- RECORDS FOR THE EXERCISE -
____________

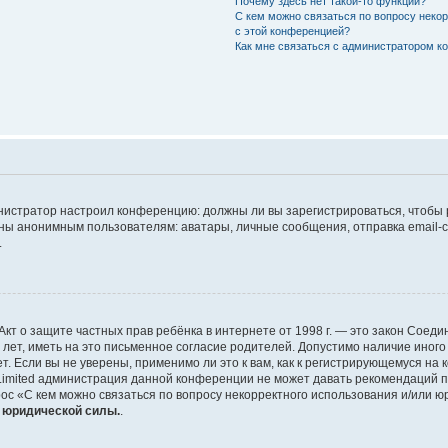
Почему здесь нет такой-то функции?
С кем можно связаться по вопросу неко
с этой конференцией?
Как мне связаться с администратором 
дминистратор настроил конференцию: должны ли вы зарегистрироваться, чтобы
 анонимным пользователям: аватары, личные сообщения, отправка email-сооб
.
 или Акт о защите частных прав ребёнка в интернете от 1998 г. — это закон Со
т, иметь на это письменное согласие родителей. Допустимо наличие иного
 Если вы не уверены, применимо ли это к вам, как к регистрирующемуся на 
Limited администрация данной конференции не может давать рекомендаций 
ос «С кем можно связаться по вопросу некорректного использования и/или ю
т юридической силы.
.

____________

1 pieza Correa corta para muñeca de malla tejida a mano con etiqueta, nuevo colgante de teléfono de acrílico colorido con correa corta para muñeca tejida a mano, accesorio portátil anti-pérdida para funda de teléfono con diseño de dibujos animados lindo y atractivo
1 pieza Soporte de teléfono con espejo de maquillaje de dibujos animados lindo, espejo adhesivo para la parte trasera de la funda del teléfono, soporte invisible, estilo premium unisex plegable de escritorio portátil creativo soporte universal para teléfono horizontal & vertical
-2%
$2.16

____________

- TASK OBJECTIVE -
Copy each line of the listing above that contains the word "связаться".

- SOLUTION -
С кем можно связаться по вопросу неко
Как мне связаться с администратором 
ос «С кем можно связаться по вопросу некорректного использования и/или ю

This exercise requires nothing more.